И снова его сознание очутилось во мраке Межмирья. И вновь молча смотрели друг на друга мальчик и тишина. Все было почти, как в прошлый раз. Однако не совсем так. Тьма была зла, и то, что было Векшей, остро чувствовало это. И ощущало оно, что снова фигура во мраке не может провести его душу по сумеречной дороге. Из тьмы пристально вглядывались в мертвеца-неудачника черные, словно дно старого колодца, глаза. Затем Межмирье вздрогнуло, и Векша во второй раз вернулся к жизни.
Глава III
Спало марево. Мальчик чуть приоткрыл глаза и сквозь ресницы посмотрел вверх. Он увидел над собой длинную, узкую ладонь. С конца изящного, ухоженного ногтя свисала огромная и тяжелая бурая капля. А над всем этим возвышалась фигура белого альва. «Снова жив» – подумал несчастный Векша. – «Эти колдуны проклятущие меня снова оживили!». Векша закрыл глаза, попытавшись притвориться мертвым. Вдруг произойдет чудо, и мучители примут его за труп. Должно же ему хоть раз повезти? «Светлые Боги, где вы? Заступитесь за меня» – начался молиться толстяк, пытаясь задержать дыхание и оставаться неподвижным. Однако, получив мощный пинок сапогом по ребрам, ойкнул и сжался. Затем перевалился на колени, держась за грудь, и, дрожа, выставил перед собой руки, пытаясь оградить себя от следующего удара. Вояка со шрамом вновь замахнулся. Векша бессвязно замычал и сел на корточки, прикрыв голову руками.
Он снова находился на холме. Вокруг сгущались сумерки. Шелестела листва дуба. Земля была сырой и мокрой после прошедшего недавно дождя.
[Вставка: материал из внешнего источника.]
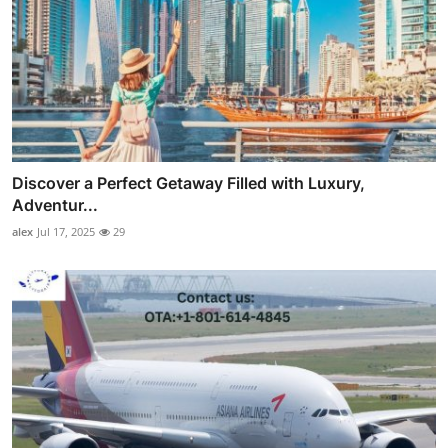
Discover a Perfect Getaway Filled with Luxury,
Adventur...
alex
Jul 17, 2025
29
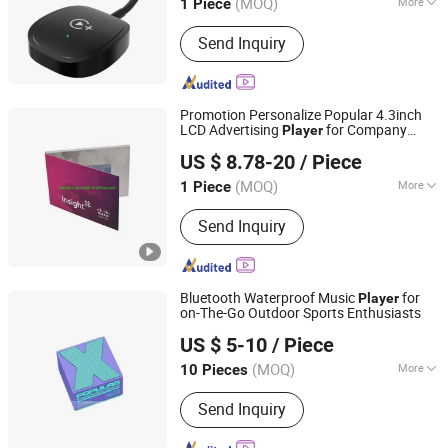
(MOQ)
More
1 Piece
Guangdong, China
Since 2022
Main Products:
Consumer Electronics,
Send Inquiry
Car Accessories, Mini Thermal
Printers, Garden Lights, Lawn Mower
Accessories, Portable Speakers,
Digital Camera, Mini Projectors
Promotion Personalize Popular 4.3inch
LCD Advertising
for Company
Player
Shenzhen Fanray Electronic Co., Ltd.
Event
US $ 8.78-20
/ Piece
Guangdong, China
Since 2022
(MOQ)
More
1 Piece
Size :
Customized
Send Inquiry
Bluetooth Waterproof Music
for
Player
on-The-Go Outdoor Sports Enthusiasts
Shenzhen Liyin Technology Co., Ltd.
US $ 5-10
/ Piece
Guangdong, China
Since 2025
(MOQ)
More
10 Pieces
Main Products:
Earphone, Headpne,
Send Inquiry
Powerbank, Smart Watch, Phone
Cable, Phone Case, Phone Charge,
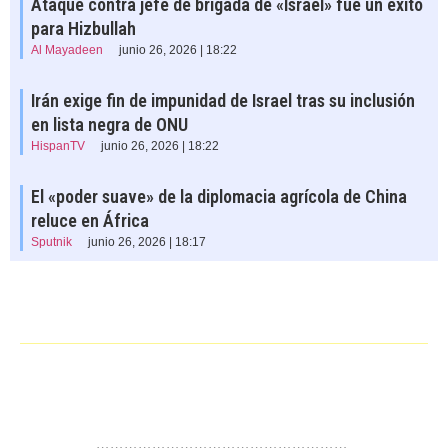
Ataque contra jefe de brigada de «Israel» fue un éxito
para Hizbullah
Al Mayadeen
junio 26, 2026 | 18:22
Irán exige fin de impunidad de Israel tras su inclusión
en lista negra de ONU
HispanTV
junio 26, 2026 | 18:22
El «poder suave» de la diplomacia agrícola de China
reluce en África
Sputnik
junio 26, 2026 | 18:17
……………………………………………….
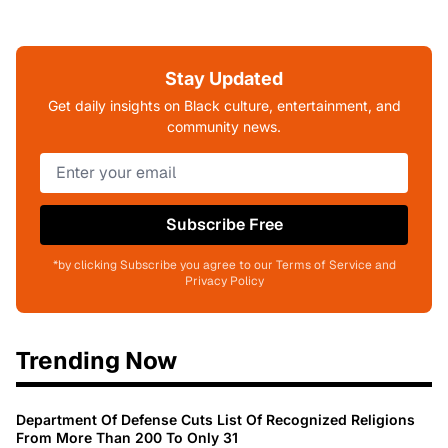
Stay Updated
Get daily insights on Black culture, entertainment, and
community news.
Subscribe Free
*by clicking Subscribe you agree to our Terms of Service and
Privacy Policy
Trending Now
Department Of Defense Cuts List Of Recognized Religions
From More Than 200 To Only 31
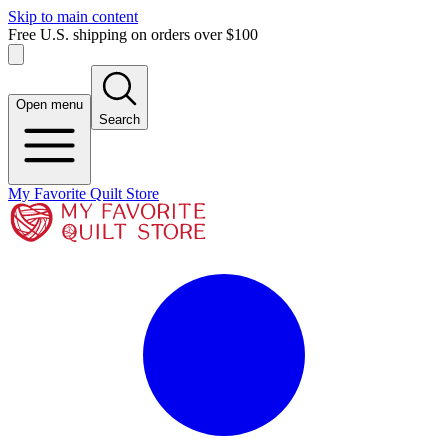
Skip to main content
Free U.S. shipping on orders over $100
Open menu
Search
My Favorite Quilt Store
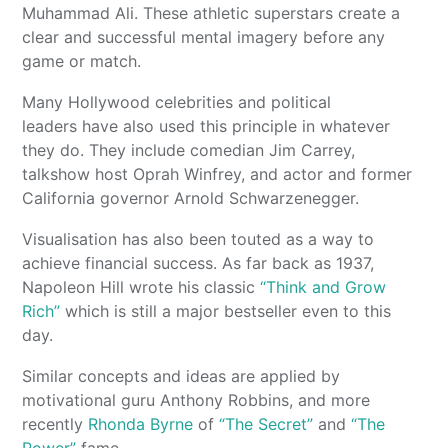
Muhammad Ali. These athletic superstars create a
clear and successful mental imagery before any
game or match.
Many Hollywood celebrities and political
leaders have also used this principle in whatever
they do. They include comedian Jim Carrey,
talkshow host Oprah Winfrey, and actor and former
California governor Arnold Schwarzenegger.
Visualisation has also been touted as a way to
achieve financial success. As far back as 1937,
Napoleon Hill wrote his classic
“Think and Grow
Rich”
which is still a major bestseller even to this
day.
Similar concepts and ideas are applied by
motivational guru Anthony Robbins, and more
recently
Rhonda Byrne
of
“The Secret”
and
“The
Power”
fame.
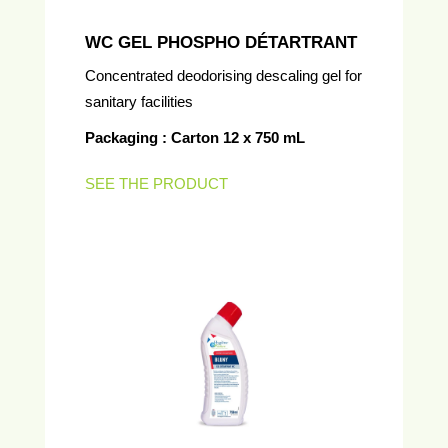
WC GEL PHOSPHO DÉTARTRANT
Concentrated deodorising descaling gel for
sanitary facilities
Packaging : Carton 12 x 750 mL
SEE THE PRODUCT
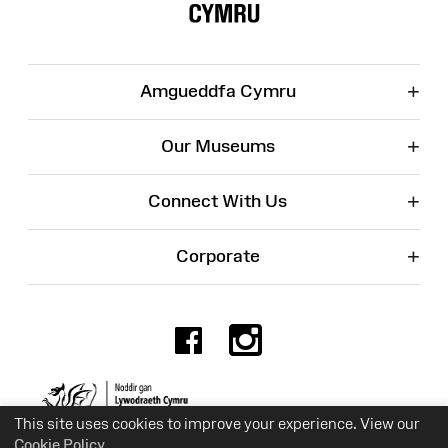
+
Amgueddfa Cymru
+
Our Museums
+
Connect With Us
+
Corporate
Facebook
Instagr
Charity No. 525774
This site uses cookies to improve your experience. View our
Cookie Policy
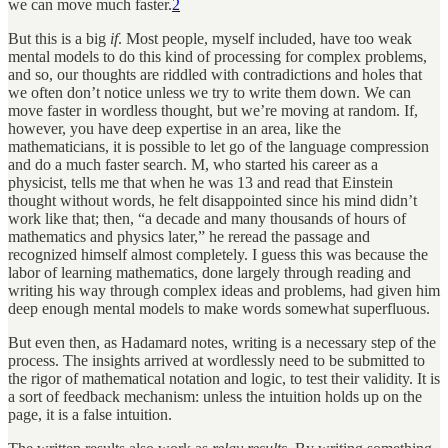
we can move much faster.
2
But this is a big
if
. Most people, myself included, have too weak
mental models to do this kind of processing for complex problems,
and so, our thoughts are riddled with contradictions and holes that
we often don’t notice unless we try to write them down. We can
move faster in wordless thought, but we’re moving at random. If,
however, you have deep expertise in an area, like the
mathematicians, it is possible to let go of the language compression
and do a much faster search. M, who started his career as a
physicist, tells me that when he was 13 and read that Einstein
thought without words, he felt disappointed since his mind didn’t
work like that; then, “a decade and many thousands of hours of
mathematics and physics later,” he reread the passage and
recognized himself almost completely. I guess this was because the
labor of learning mathematics, done largely through reading and
writing his way through complex ideas and problems, had given him
deep enough mental models to make words somewhat superfluous.
But even then, as Hadamard notes, writing is a necessary step of the
process. The insights arrived at wordlessly need to be submitted to
the rigor of mathematical notation and logic, to test their validity. It is
a sort of feedback mechanism: unless the intuition holds up on the
page, it is a false intuition.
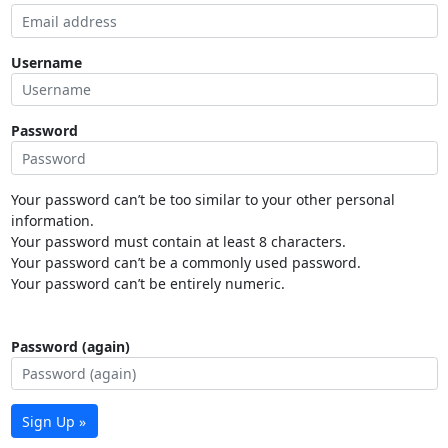
Username
Password
Your password can’t be too similar to your other personal
information.
Your password must contain at least 8 characters.
Your password can’t be a commonly used password.
Your password can’t be entirely numeric.
Password (again)
Sign Up »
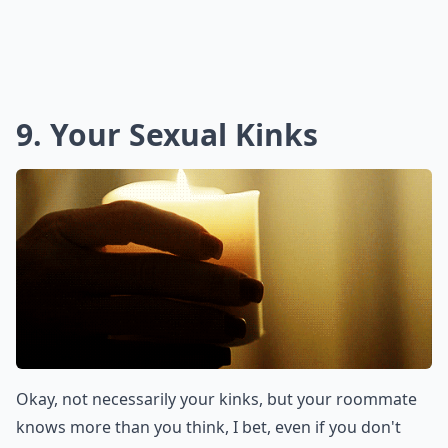
9. Your Sexual Kinks
Okay, not necessarily your kinks, but your roommate
knows more than you think, I bet, even if you don't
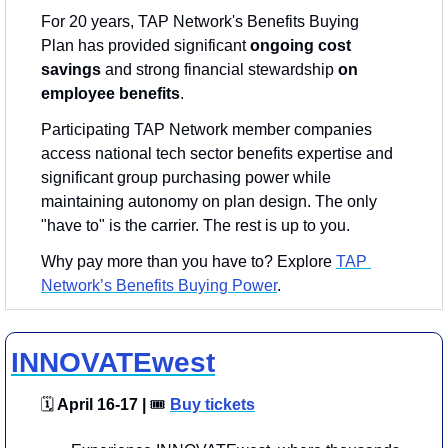
For 20 years, TAP Network's Benefits Buying 
Plan has provided significant 
ongoing
cost 
savings
 and strong financial stewardship 
on 
employee benefits
.
Participating TAP Network member companies 
access national tech sector benefits expertise and 
significant group purchasing power while 
maintaining autonomy on plan design. The only 
"have to" is the carrier. The rest is up to you.
Why pay more than you have to? Explore 
TAP 
Network’s Benefits Buying Power
.
INNOVATEwest
🗓
 April 16-17 | 
🎟
Buy tickets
Краем глаза увидел Векша, что возле корней образовалась мерзко пахнущая темно-красная лужа, а по влажному воздуху разносился запах тухлятины. Где-то прокричала лесная птица и тут же испуганно смолкла.
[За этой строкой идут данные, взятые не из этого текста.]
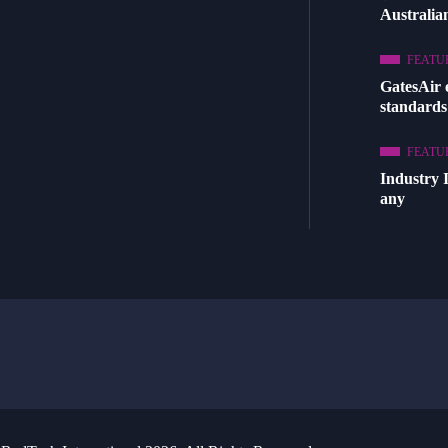
Australia
FEATU
GatesAir
standards
FEATU
Industry 
any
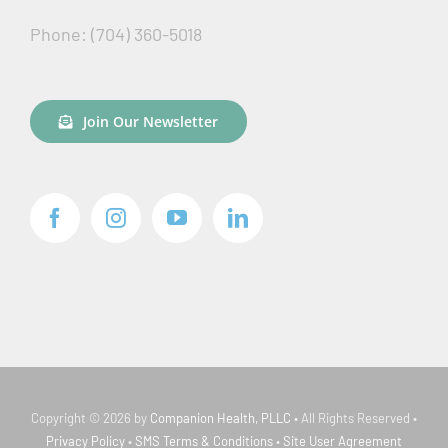
Phone: (704) 360-5018
Join Our Newsletter
Copyright © 2026 by
Companion Health, PLLC
• All Rights Reserved •
Privacy Policy
•
SMS Terms & Conditions
•
Site User Agreement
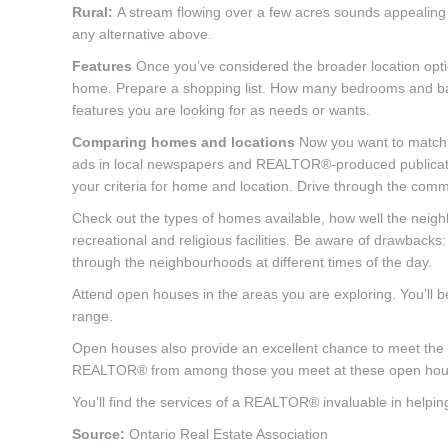
Rural:
A stream flowing over a few acres sounds appealing a
any alternative above.
Features
Once you’ve considered the broader location optio
home. Prepare a shopping list. How many bedrooms and ba
features you are looking for as needs or wants.
Comparing homes and locations
Now you want to match th
ads in local newspapers and REALTOR®-produced publicatio
your criteria for home and location. Drive through the commu
Check out the types of homes available, how well the neigh
recreational and religious facilities. Be aware of drawbacks:
through the neighbourhoods at different times of the day.
Attend open houses in the areas you are exploring. You’ll b
range.
Open houses also provide an excellent chance to meet the
REALTOR® from among those you meet at these open hou
You’ll find the services of a REALTOR® invaluable in helping
Source:
Ontario Real Estate Association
Каменноликие собирались в путь. Они навьючили лошадей и теперь тихо переговаривались. Векша сидел под деревом, закрыв голову руками, и лихорадочно дышал. «Пожалуйста… пожалуйста… Не надо больше!» – снова и снова повторял мальчик про себя одну и ту же фразу. Ничего он так не хотел, как того, чтобы его больше не трогали.
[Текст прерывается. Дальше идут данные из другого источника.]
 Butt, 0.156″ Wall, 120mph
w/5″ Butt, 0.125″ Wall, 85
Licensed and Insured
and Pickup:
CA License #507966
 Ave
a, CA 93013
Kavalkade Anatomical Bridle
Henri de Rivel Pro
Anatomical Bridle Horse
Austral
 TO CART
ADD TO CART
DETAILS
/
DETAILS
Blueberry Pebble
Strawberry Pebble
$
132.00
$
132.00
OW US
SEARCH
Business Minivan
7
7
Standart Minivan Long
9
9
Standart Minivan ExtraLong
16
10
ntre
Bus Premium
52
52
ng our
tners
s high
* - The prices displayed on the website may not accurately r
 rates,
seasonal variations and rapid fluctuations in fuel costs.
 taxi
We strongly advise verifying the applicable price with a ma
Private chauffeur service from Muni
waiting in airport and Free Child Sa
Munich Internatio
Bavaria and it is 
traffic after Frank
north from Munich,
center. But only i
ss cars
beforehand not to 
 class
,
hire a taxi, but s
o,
Старший альв стоял у своего коня. Он вперился глазами в чащу, словно ждал кого-то. И точно: через несколько мгновений из леса показался силуэт безголового человека. Существо приближалось к холму с невероятной скоростью, слегка сгибаясь и размахивая своими огромными руками. Плечи монотонно двигались в такт длинным ногам, которые несли безголовое туловище с нечеловеской ловкостью. Когда безголовый приблизился к подножию, Белый связал ему руки, а потом набросил на него мешковину. Ткань ее стала темной после дождя. Было видно, что она насквозь пропиталась водой.
Альв удовлетворенно вздохнул. Так вздыхают люди после тяжелой и изнурительной работы. Он повернулся, посмотрел на дрожащего, словно лист осенний, Векшу, задумчиво погладил подбородок и что-то коротко произнес. Один из каменноликих, сидевший на коне, откликнулся. Привычным и молниеносным движением вытащил он из узорчатого чехла лук, вложил в него стрелу и, не целясь, выстрелил. Стрела свистнула, пронеслась по влажному воздуху и легко вошла в глаз не успевшего что-либо понять Векши. Толстяк даже ойкнуть не успел. Его отбросило спиной к дубу и распластало у подножья.
Через несколько мгновений холм и поляна перед ним были пусты. Не было ни альвов, ни их псов, ни прикрытого мешковиной безголового. Лишь издали донеслось лошадиное ржание, но и оно скоро растаяло во влажном воздухе. А на холме остался лежать мертвый Векша. Он валялся на боку, а по стреле, торчавшей из глазницы, пробежал куда-то по делам юркий муравей. Дуб молча смотрел на нелепую и неживую фигурку, недоуменно шелестя листьями. Вся эта возня была ему непонятна.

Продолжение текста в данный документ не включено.